С этими словами Рафаэль бросился на камень рядом с Горацием и принялся нетерпеливо
переворачивать страницы Завета, показывая место за местом, где
он столкнулся с трудностями из-за своего несовершенного знания английского.
Гораций часто читал Библию со своей матерью, часто слушал
главы в церкви и с терпимой регулярностью, хотя и с
небольшим вниманием, самостоятельно изучал Священные Писания. Но холодный,
безжизненный вид, в который слишком часто превращалось выполнение этого долга.
юноша действительно отличался от той глубокой серьезности,
которую он теперь видел в своем странном спутнике.

Было очевидно, что для Рафаэля религия была живой реальностью,
чем-то, что задействовало все силы его разума, а также все
привязанности его души. Библия была для него, как и письмо отца,
заветные в лоне сына; как чартерные, с помощью которых он занимал все
его лучшие надежды; как "простите за подписью и печатью", предоставленные
заключенным по милости короля.

Россиньоль и Гораций читали вместе, пока длился дневной свет,
а когда и этого не произошло, они вернулись в пещеру и продолжили свое
занятие при свете свечей, зажженных перед
святилище Пресвятой Девы.

Гораций был сведущ в истории Писания, но он был очень только
поверхностные знания о посланиях апостола Павла. Пылающий, пылкий
дух преданности, дышавший в них, не нашел отклика в
его сердце. Теперь он читал, почти так, как будто они были для него в новинку,
волнующие душу слова апостола и мученика, провозглашающие блаженного
истины, которые он с такой радостью скрепил своей кровью—

 "Бодрствуйте, твердо стойте в вере, оставляйте себя, как мужчины, будьте сильными!"
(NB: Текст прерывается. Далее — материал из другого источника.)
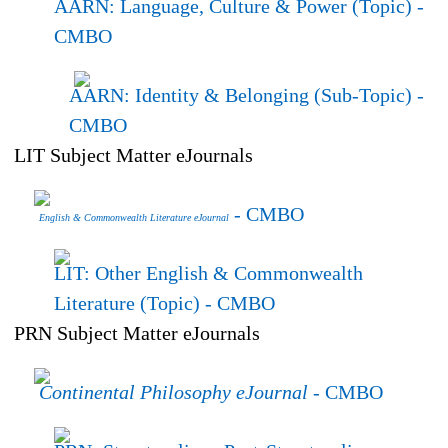
AARN: Language, Culture & Power (Topic)
-
CMBO
AARN: Identity & Belonging (Sub-Topic)
-
CMBO
LIT Subject Matter eJournals
- CMBO
English & Commonwealth Literature eJournal
LIT: Other English & Commonwealth
Literature (Topic)
- CMBO
PRN Subject Matter eJournals
Continental Philosophy eJournal
- CMBO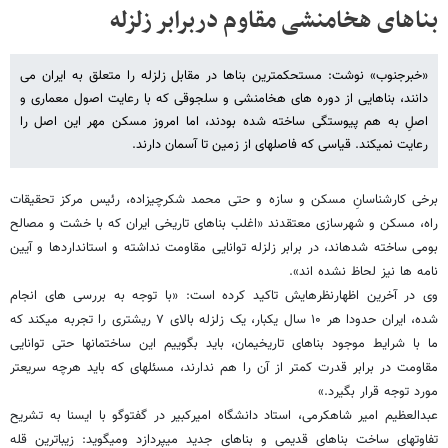
بناهای هخامنشی مقاوم دربرابر زلزله
«خبرجنوب» نوشت: مستحکمترین بناها در مقابل زلزله را متعلق به ایران می
دانند، بناهایی از دوره های هخامنشی و سلجوقی که با رعایت اصول معماری و
اصلِ به هم پیوستگی ساخته شده بودند، اما امروز مسکن مهر این اصل را
رعایت نمیکند. قیاسی که فاصلهای از زمین تا آسمان دارند.
برخی کارشناسانِ مسکن و سازه و حتی محمد شکرچیزاده، رئیس مرکز تحقیقات
راه، مسکن و شهرسازی معتقدند «اغلب بناهای تاریخی ایران که با خشت و مصالح
بومی ساخته شدهاند، در برابر زلزله توانایی مقاومت نداشته و استانداردها و آیین
نامه ها نیز لحاظ نشده اند».
وی در آخرین اظهارنظرهایش تاکید کرده است: «با توجه به بررسی های انجام
شده، ایران حدودا هر ۱۰ سال یکبار، یک زلزله بالای ۷ ریشتری را تجربه میکند که
ما با شرایط موجود بناهای تاریخیمان، باید بگوییم این ساختمانها حتی توانایی
مقاومت در برابر قدرت کمتر از آن را هم ندارند، مسئلهای که باید هرچه سریعتر
مورد توجه قرار بگیرد.»
عبدالعظیم امیر شاهکرمی، استاد دانشگاه امیرکبیر در گفتوگو با ایسنا به تشریح
تفاوتهای ساخت بناهای قدیمی و بناهای جدید میپردازد ومیگوید: زیباترین قله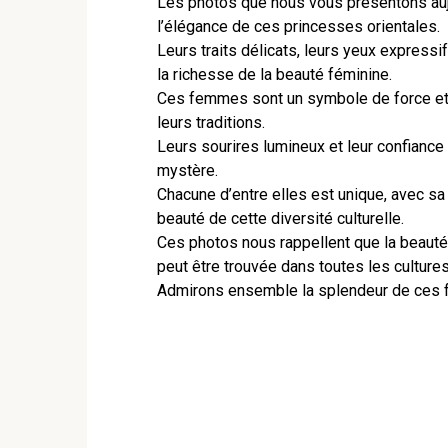
Les photos que nous vous présentons aujo
l’élégance de ces princesses orientales.
Leurs traits délicats, leurs yeux expressif
la richesse de la beauté féminine.
Ces femmes sont un symbole de force et d
leurs traditions.
Leurs sourires lumineux et leur confiance
mystère.
Chacune d’entre elles est unique, avec sa 
beauté de cette diversité culturelle.
Ces photos nous rappellent que la beauté n
peut être trouvée dans toutes les culture
Admirons ensemble la splendeur de ces fe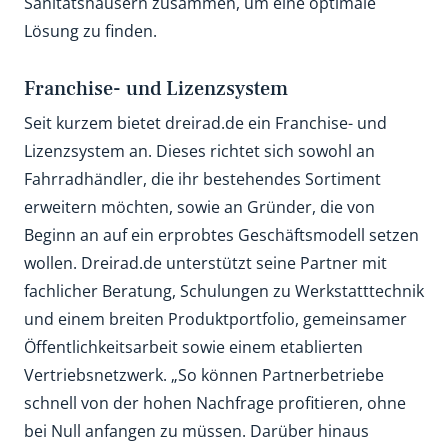
Sanitätshäusern zusammen, um eine optimale
Lösung zu finden.
Franchise- und Lizenzsystem
Seit kurzem bietet dreirad.de ein Franchise- und
Lizenzsystem an. Dieses richtet sich sowohl an
Fahrradhändler, die ihr bestehendes Sortiment
erweitern möchten, sowie an Gründer, die von
Beginn an auf ein erprobtes Geschäftsmodell setzen
wollen. Dreirad.de unterstützt seine Partner mit
fachlicher Beratung, Schulungen zu Werkstatttechnik
und einem breiten Produktportfolio, gemeinsamer
Öffentlichkeitsarbeit sowie einem etablierten
Vertriebsnetzwerk. „So können Partnerbetriebe
schnell von der hohen Nachfrage profitieren, ohne
bei Null anfangen zu müssen. Darüber hinaus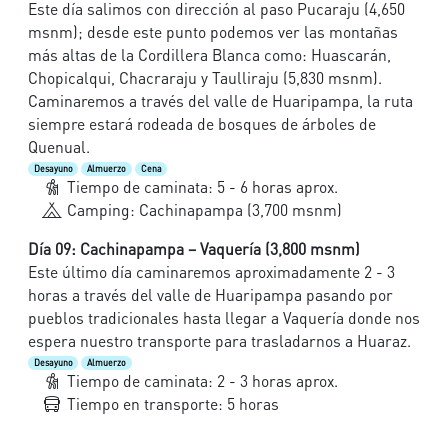
Este día salimos con dirección al paso Pucaraju (4,650
msnm); desde este punto podemos ver las montañas
más altas de la Cordillera Blanca como: Huascarán,
Chopicalqui, Chacraraju y Taulliraju (5,830 msnm).
Caminaremos a través del valle de Huaripampa, la ruta
siempre estará rodeada de bosques de árboles de
Quenual.
Desayuno
Almuerzo
Cena
Tiempo de caminata: 5 - 6 horas aprox.
Camping: Cachinapampa (3,700 msnm)
Día 09: Cachinapampa – Vaquería (3,800 msnm)
Este último día caminaremos aproximadamente 2 - 3
horas a través del valle de Huaripampa pasando por
pueblos tradicionales hasta llegar a Vaquería donde nos
espera nuestro transporte para trasladarnos a Huaraz.
Desayuno
Almuerzo
Tiempo de caminata: 2 - 3 horas aprox.
Tiempo en transporte: 5 horas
Гораций почувствовал, что итальянец рядом с ним не просто прочитал это как
записанное обращение к страдающим святым древности, но воспринял это как
воодушевляющий призыв к самому себе, лозунг, который следует использовать на поле битвы,
приказ от лидера солдату креста.

"Это правда," - спросил Рафаэль, когда он наконец остановился, его значение—"это
правда ли, что в благословенной земли, эти Писания являются открытыми для всех?"
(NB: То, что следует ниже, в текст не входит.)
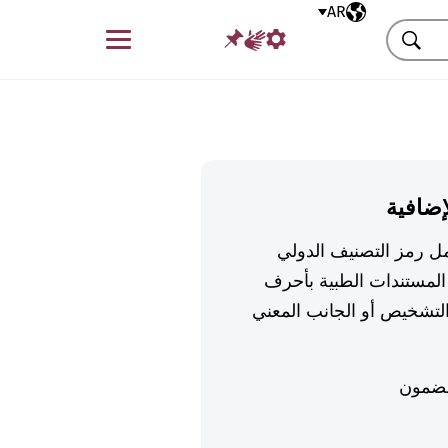
AR
اللغة المختارة
قائمة
بحث
إضافية
تكمل رمز التصنيف الدولي
لمستندات الطبية بأحرف
تشخيص أو الجانب المعني
ضمون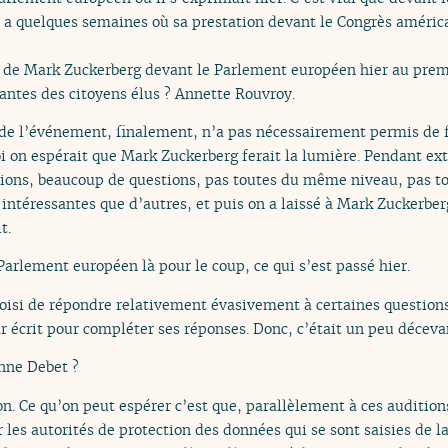
 a quelques semaines où sa prestation devant le Congrès améric
s de Mark Zuckerberg devant le Parlement européen hier au prem
antes des citoyens élus ? Annette Rouvroy.
de l’événement, finalement, n’a pas nécessairement permis de fa
oi on espérait que Mark Zuckerberg ferait la lumière. Pendant e
ions, beaucoup de questions, pas toutes du même niveau, pas tou
 intéressantes que d’autres, et puis on a laissé à Mark Zuckerberg 
t.
Parlement européen là pour le coup, ce qui s’est passé hier.
choisi de répondre relativement évasivement à certaines questions
 écrit pour compléter ses réponses. Donc, c’était un peu déceva
nne Debet ?
on. Ce qu’on peut espérer c’est que, parallèlement à ces auditio
 les autorités de protection des données qui se sont saisies de la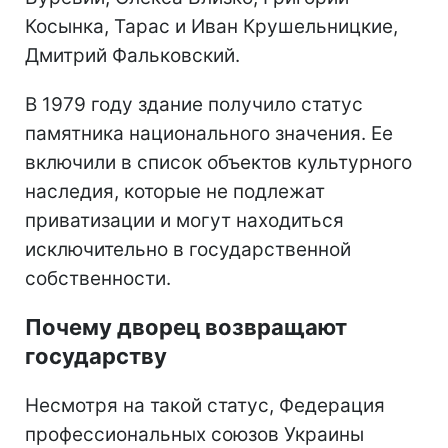
Косынка, Тарас и Иван Крушельницкие,
Дмитрий Фальковский.
В 1979 году здание получило статус
памятника национального значения. Ее
включили в список объектов культурного
наследия, которые не подлежат
приватизации и могут находиться
исключительно в государственной
собственности.
Почему дворец возвращают
государству
Несмотря на такой статус, Федерация
профессиональных союзов Украины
"У самого бедного может быть Библия", - ответил Гораций.

"Какой силой нужно обладать, чтобы добиться истины!" - сказал итальянец,
кладя руку на раскрытое Завещание. "В этой стране нет, но
человек тут и там, как пикет в враждебные земли, на часового, на
сообщение об опасности, чтобы понять, с немощной рукой, и меч духовный,
Слово Божье, стоя далее в дело, которое, если бы не причина
всемогущий, он мог хорошо рассмотреть, чтобы быть в отчаянии; но с вами,
как сильна, как объединенные армии должны удержать позиции против всех
нелюбители, и идти вперед, покоряя и торжествует в великой битве
то есть вели на земле!"

"Какой битве ты говоришь?", сказал Гораций, а пробуждать в
ответ от Рафаэля, чем из каких-либо затруднений в его смысл.

"Великая битва между истиной и заблуждением, Светом и Тьмой, Богом и
Сатаной", - ответил Рафаэль. - "битва, в которой каждый человек должен быть
зачислен на ту или иную сторону".

"Не обязательно принимать какое-то очень активное участие", - заметил Гораций, который
чувствовал, что по отношению к себе в этой борьбе было мало интереса и, конечно же,
не было больших усилий.

Рафаэль устремил свои большие, серьезные глаза на говорившего с удивлением
выражение серьезного удивления. "В мировой войне", - сказал он,
"что мы ценим в солдате, который уклоняется от участия в борьбе?
борьба, которая не подчиняется своему вождю, которая покидает его знамя в определенный момент
из-за опасности?

"Мы считаем его трусом", - ответил Гораций.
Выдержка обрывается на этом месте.